Con estos ideales, Verkovenski pensaba poder levantar a los
rusos en el nombre de un futuro mejor. Parecía aquello el sueño de un loco,
algo cruel y ridículo a la vez, pero sabemos perfectamente, desde la perspectiva
de tantos acontecimientos actuales, que Verkovenski era la encarnación del
ideólogo del siglo XX, cuidadosamente elaborado y perfeccionado por el
pensamiento nihilista, hegeliano-marxista, del siglo XIX. Albert Camus
describe la evolución de dicho proceso en su ensayo, hoy casi olvidado,
titulado el hombre en rebeldía. La sociedad creada por Lenin y llevada
por Stalin a su auténtico apogeo verkovenskiano, la encontramos en Los
endemoniados. Dostoievski lo que hace es solo preanunciar el nuevo
reino de 1917. El grupo de visionarios, al que el autor coloca en una pequeña
ciudad de provincia rusa, va a constituirse en el núcleo ideal, situado en el
caldo de cultivo ideal, para que el futuro se cumpla. Los horrores que este
puñado de posesos cometerían en pocos meses, los incendios y los crímenes, pero
también las palabras y las ideas, están en la base del mundo de hoy. Casi nos
hemos olvidado de que aquello empezó alguna vez, y no en 1917, sino en un
libro, como sucede siempre. El pequeño grupo se volvió partido ecuménico y
Vekovenski y Stavroghin están en el poder en muchos países. Vemos sus rostros
en la televisión y en la primera página de los periódicos. Y no nos asustan ya.

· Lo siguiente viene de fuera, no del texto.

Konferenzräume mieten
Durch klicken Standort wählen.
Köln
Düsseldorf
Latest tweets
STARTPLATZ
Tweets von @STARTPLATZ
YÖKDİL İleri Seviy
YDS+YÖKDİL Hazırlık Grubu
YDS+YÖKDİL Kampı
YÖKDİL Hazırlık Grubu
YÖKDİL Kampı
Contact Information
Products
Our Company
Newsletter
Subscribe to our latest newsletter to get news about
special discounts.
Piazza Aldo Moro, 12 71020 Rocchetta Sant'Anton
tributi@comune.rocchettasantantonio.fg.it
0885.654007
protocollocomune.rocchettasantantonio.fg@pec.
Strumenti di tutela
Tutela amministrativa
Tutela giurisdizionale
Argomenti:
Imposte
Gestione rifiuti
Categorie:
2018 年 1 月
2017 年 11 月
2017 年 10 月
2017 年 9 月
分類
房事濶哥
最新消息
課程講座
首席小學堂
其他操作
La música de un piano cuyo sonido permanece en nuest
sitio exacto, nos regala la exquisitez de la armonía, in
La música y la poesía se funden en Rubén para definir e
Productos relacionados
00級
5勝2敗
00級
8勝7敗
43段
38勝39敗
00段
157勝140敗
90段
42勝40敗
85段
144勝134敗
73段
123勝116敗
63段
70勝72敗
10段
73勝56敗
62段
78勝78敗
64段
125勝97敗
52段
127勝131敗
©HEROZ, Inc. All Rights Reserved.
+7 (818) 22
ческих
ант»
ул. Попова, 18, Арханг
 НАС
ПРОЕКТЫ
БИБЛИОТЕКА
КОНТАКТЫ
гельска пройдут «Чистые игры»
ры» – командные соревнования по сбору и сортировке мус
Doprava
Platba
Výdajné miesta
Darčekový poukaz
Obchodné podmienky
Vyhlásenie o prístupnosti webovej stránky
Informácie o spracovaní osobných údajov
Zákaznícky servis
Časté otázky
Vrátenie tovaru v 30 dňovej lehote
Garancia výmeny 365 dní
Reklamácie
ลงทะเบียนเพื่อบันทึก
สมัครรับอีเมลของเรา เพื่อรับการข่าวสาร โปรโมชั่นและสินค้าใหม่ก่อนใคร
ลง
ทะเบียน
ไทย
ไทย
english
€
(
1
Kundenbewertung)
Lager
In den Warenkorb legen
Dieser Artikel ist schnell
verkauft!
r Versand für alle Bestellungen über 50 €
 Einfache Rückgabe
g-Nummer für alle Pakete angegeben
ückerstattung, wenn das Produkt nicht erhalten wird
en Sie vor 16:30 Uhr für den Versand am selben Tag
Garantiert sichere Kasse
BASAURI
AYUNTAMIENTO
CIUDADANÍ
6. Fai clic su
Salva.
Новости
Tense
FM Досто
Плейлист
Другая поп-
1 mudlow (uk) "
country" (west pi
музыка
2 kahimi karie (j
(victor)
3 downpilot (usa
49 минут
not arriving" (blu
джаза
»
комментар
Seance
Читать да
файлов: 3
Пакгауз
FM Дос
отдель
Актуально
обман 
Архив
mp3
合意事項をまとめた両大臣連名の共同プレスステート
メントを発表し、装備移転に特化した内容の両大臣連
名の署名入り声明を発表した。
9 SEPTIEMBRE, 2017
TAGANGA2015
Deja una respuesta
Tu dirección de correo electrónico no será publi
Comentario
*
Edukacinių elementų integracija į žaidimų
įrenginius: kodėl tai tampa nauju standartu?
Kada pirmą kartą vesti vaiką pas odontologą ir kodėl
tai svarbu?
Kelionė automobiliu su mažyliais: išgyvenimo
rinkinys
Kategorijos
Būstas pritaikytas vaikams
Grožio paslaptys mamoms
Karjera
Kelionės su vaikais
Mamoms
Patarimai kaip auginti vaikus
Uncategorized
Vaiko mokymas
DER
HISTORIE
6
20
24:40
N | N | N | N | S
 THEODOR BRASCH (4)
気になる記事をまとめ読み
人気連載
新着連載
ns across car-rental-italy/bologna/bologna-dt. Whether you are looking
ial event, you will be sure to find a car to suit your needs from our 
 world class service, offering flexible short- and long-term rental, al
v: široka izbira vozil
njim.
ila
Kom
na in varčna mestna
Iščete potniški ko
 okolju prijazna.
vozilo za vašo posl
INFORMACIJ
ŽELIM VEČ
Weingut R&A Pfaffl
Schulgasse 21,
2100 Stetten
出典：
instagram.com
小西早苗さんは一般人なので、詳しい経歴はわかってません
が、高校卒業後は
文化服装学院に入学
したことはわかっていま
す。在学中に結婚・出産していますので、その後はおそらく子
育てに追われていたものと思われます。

Porque nos hemos acostumbrado con [sic] ellos, porque el mal ha
sustituido al bien, y esto ha dejado de conmovernos; o porque prevemos, desde
las profundidades del inconsciente, y con la ayuda de Dostoievski y de
otros como él, el fin de la pesadilla. Los endemoniados están en el poder, pero
este tiene límites y la fecha de su caída esté quizá a la vista.